Career Advice to My Younger Self

  1. Imaginative experiment 1: Think back to when you were 7 or 8 years old. You’re at a dinner surrounded by parents, aunts, uncles, grandparents. Someone asks you, “What will you be when you grow up?” Answer as if you were that 7-year-old. What’s the reaction of your family around the table? Laughter? Teasing? Disbelief? Scoffing? What’s your reaction to what your 7-year-old self said? Whose reaction is most important to you? Source: [The Ultimate Anti-Career Guide] (https://www.audible.com/pd/The-Ultimate-Anti-Career-Guide-Audiobook/B002VA8HD4?qid=1642099378&sr=1-1&ref=a_search_c3_lProduct_1_1&pf_rd_p=83218cca-c308-412f-bfcf-90198b687a2f&pf_rd_r=4NWGK7Y15THH5ZEYCXSH)
  2. Imaginative experiment 2: You’re at your retirement party. Your colleagues are celebrating your life and career. What are they celebrating you for? Were you a great manager? A visionary? A great teacher? A skilled navigator of the bureaucracy? What footprint did you leave behind in their lives?
  3. Where do you want to work?

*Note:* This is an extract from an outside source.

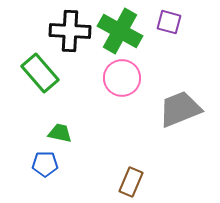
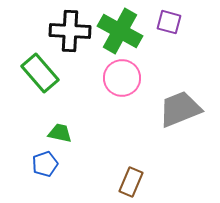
blue pentagon: rotated 20 degrees counterclockwise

Use LinkedIn to find contacts there and invite someone out for a coffee meeting. Don’t talk about yourself: ask about their work, what interests them about it, what keeps them there, etc. Make friends, don’t network. Schedule 3 or 4 coffee meetings a month, let people know you’re out there and you’re interested. Source: Ask the Headhunter, and a few other places.
  4. In my 20s-40s, I switched jobs every four years, it seemed. By that time, I’d figured out the job, was bored, and wanted to be tested and challenged elsewhere. Think in terms of job adventures. Don’t hone a set of skills so specialized and local that they make you the perfect employee at your current job. When you start a new job, start looking for the next job. Maybe apply for jobs via LinkedIn to see if the marketplace values your current skillset.
  5. Don’t worry too much about this mythical thing called “a career.” Look after the little things, like doing work you find valuable and worthwhile. The career will look after itself.